(Stored items)
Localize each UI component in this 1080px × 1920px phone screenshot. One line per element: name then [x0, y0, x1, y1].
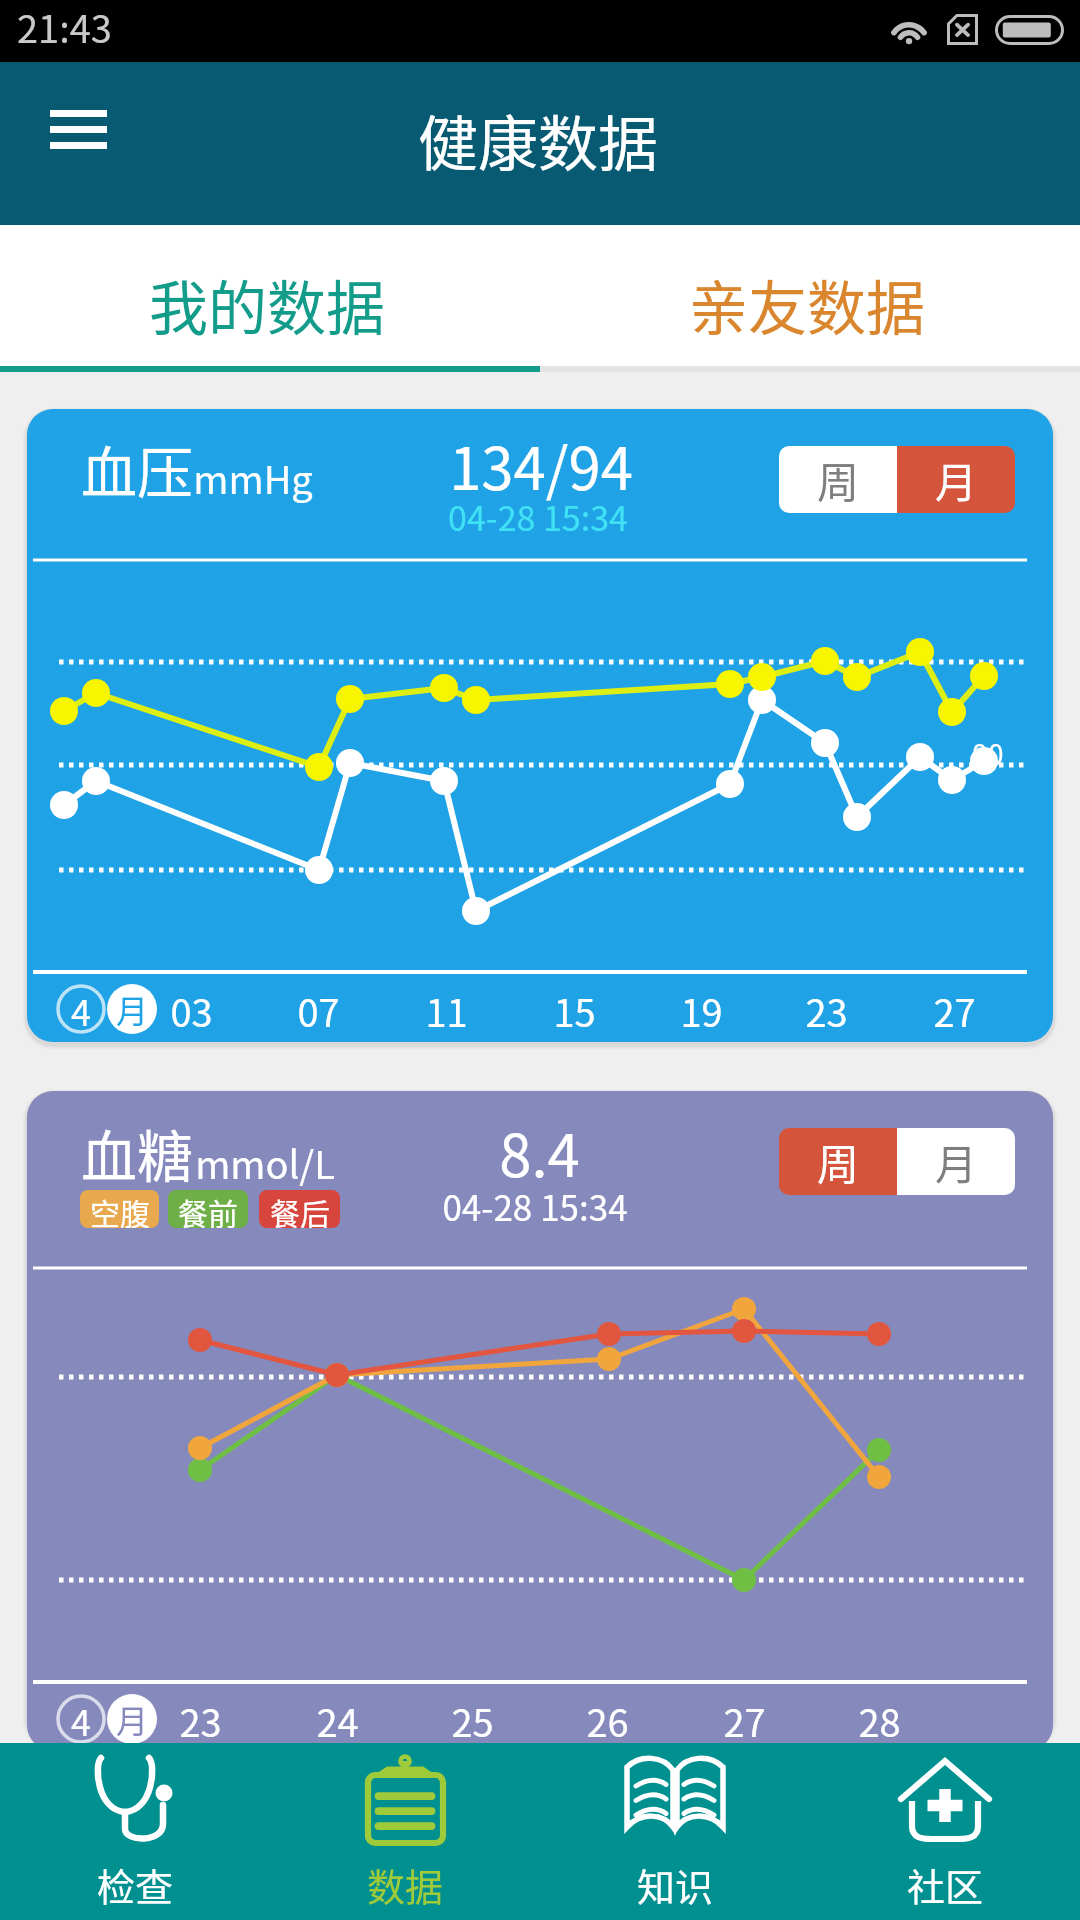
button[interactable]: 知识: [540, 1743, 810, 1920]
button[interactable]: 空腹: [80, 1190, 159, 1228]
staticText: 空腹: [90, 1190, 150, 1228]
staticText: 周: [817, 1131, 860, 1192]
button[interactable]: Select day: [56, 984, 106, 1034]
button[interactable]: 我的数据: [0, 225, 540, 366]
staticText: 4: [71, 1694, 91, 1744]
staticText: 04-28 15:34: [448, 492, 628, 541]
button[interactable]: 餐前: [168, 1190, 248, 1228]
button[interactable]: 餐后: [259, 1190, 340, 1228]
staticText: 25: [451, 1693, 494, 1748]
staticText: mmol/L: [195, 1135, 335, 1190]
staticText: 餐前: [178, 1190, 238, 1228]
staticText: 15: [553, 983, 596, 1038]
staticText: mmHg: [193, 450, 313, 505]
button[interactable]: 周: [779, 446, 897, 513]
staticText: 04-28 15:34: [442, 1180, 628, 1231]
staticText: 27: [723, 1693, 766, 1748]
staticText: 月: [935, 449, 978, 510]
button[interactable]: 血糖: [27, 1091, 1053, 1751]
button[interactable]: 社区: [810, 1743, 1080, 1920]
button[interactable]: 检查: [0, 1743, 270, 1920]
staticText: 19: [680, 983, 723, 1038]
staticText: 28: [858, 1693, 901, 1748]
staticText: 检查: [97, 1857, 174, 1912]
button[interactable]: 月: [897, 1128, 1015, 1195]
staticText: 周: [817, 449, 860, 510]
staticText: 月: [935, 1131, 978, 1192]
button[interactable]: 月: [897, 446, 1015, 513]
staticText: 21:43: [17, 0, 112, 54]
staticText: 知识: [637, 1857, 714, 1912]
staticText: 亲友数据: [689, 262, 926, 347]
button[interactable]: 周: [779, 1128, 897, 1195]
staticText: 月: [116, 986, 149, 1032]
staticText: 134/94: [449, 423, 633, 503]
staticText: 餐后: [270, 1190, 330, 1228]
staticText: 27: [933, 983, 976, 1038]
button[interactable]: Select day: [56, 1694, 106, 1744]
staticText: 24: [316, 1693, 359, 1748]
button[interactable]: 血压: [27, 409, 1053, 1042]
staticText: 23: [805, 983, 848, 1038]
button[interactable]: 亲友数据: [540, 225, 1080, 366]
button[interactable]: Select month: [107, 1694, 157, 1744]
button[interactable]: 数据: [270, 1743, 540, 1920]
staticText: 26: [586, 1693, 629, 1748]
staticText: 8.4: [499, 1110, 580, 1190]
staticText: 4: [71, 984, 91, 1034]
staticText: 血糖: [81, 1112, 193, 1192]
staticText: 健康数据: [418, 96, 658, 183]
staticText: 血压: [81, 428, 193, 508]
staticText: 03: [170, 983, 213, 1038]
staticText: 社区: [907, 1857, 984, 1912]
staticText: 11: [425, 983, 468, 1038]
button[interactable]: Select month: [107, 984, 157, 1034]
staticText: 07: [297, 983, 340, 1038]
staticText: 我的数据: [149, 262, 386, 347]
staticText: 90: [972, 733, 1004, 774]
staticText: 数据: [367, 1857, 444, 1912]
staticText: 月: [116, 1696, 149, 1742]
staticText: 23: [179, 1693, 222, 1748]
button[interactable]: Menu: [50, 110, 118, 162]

Instructions to follow: Where a line above contains the string "我的数据", tally it, then give the number alone.

The completed task: 2